Power up: Approved Flyers Creek wind farm a power point for the region

THE $195 million Flyers Creek wind farm approved on Monday will generate more than enough electricity to power all of the homes in Orange, Bathurst and the Blayney Shire, according to its developers Infigen Energy.

But the approval for 42 turbines will lapse in 12 months unless Infigen is able to convince all landholders hosting wind turbines, including three who initially supported and now oppose the wind farm, to give workers access to their properties.

The Planning Assessment Commission (PAC) OK’d all but one of the 150-metre tall wind turbines proposed on 26 properties 20 kilometres south of Orange.

Infigen senior development manager Jonathan Upson said the “community wind farm project” began when two farmers approached the company about establishing a wind farm on their properties more than five years ago.

“It’s a good result... it has been a long time,” he said.

Infigen steadfastly maintained contracts signed with landholders in the project’s beginning were still valid.

But in its determination the PAC said discussions with its lawyers proved the need for new agreements with the three dissenting landholders, who are hosting four turbines, was justified.

Mr Upson said all landholders received a payment when they signed contracts to host the turbines, but would also receive annual payments understood to be about $10,000 per turbine and royalties.

PARTIES AIR WIND FARM CONCERNS

LAST CHANCE TO CLEAR THE AIR ON FLYERS CREEK WIND FARM

“We think it’s regrettable that the three landholders have apparently changed their minds, we look forward to meeting with them in the next few weeks,” he said.

He does not believe the company will need to seek new contracts with the landholders.

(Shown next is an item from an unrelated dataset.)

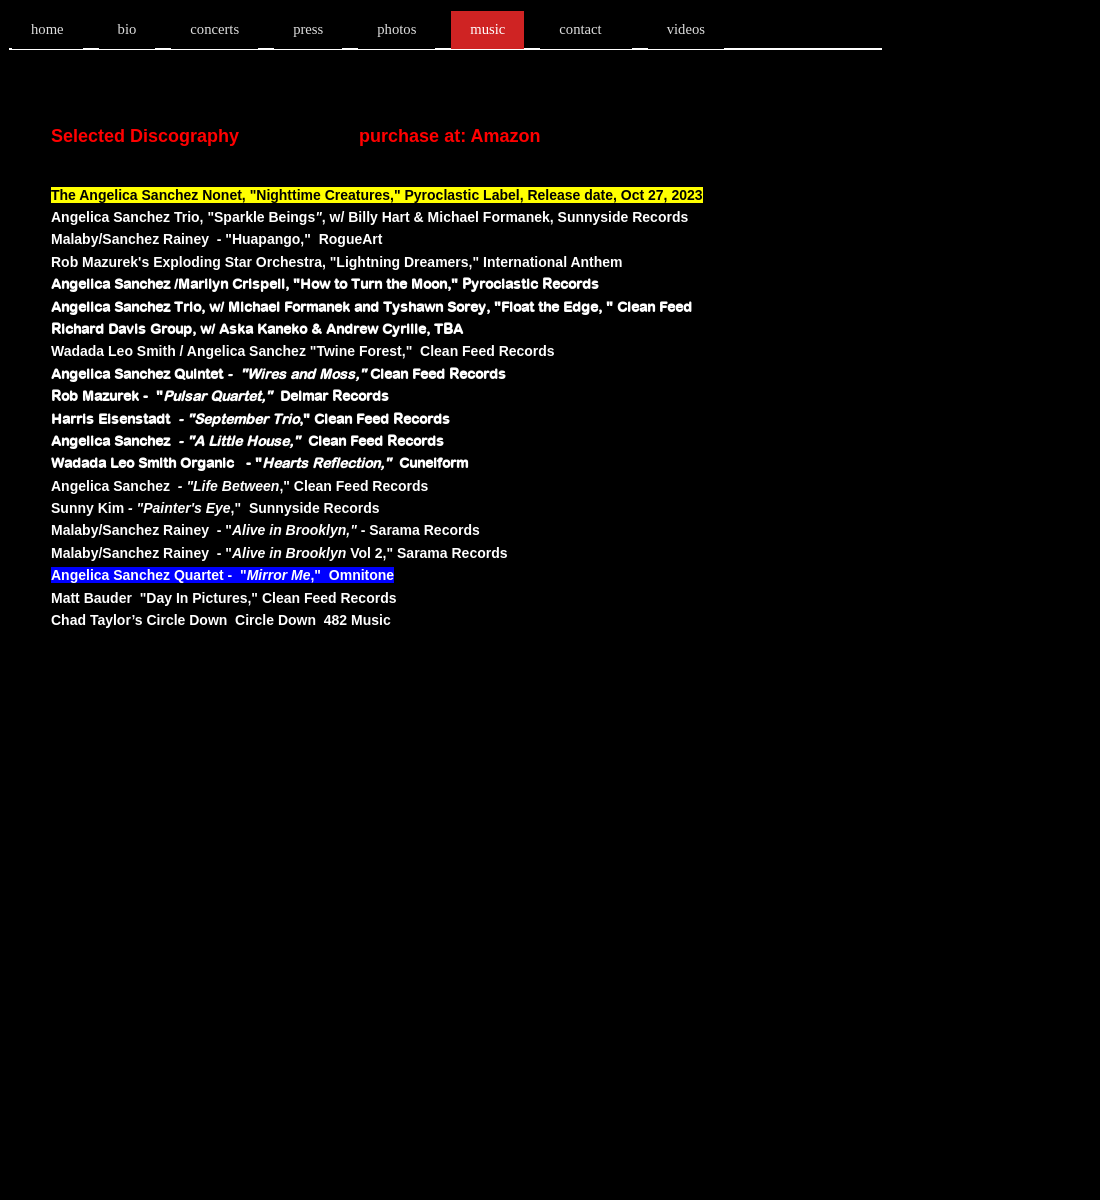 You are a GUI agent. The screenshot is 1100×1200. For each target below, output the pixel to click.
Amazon (505, 136)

The PAC has attached 36 pages of conditions to the project, including a “rigorous independent auditing requirement” during construction and the first year of operation.

But in its determination the PAC found the project could be designed and operated to “achieve acceptable noise outcomes”, biodiversity impacts could be “adequately mitigated” and crucially “no adverse health impacts” were expected.

Mr Upson said the conditions were “quite stock standard” and after work gets under way in about a year’s time, construction would take 12 to 18 months.

The Department of Planning recommended the project’s approval last November, but asked for two of the four proposed turbines to be scrapped because of the unacceptable visual impact on a nearby property.

But the PAC deleted only one turbine from Infigen’s original plan. 

Mr Upson said losing one turbine would not have a significant financial impact on the project and he was relieved for the landholder who now had the OK to host the other contentious turbine.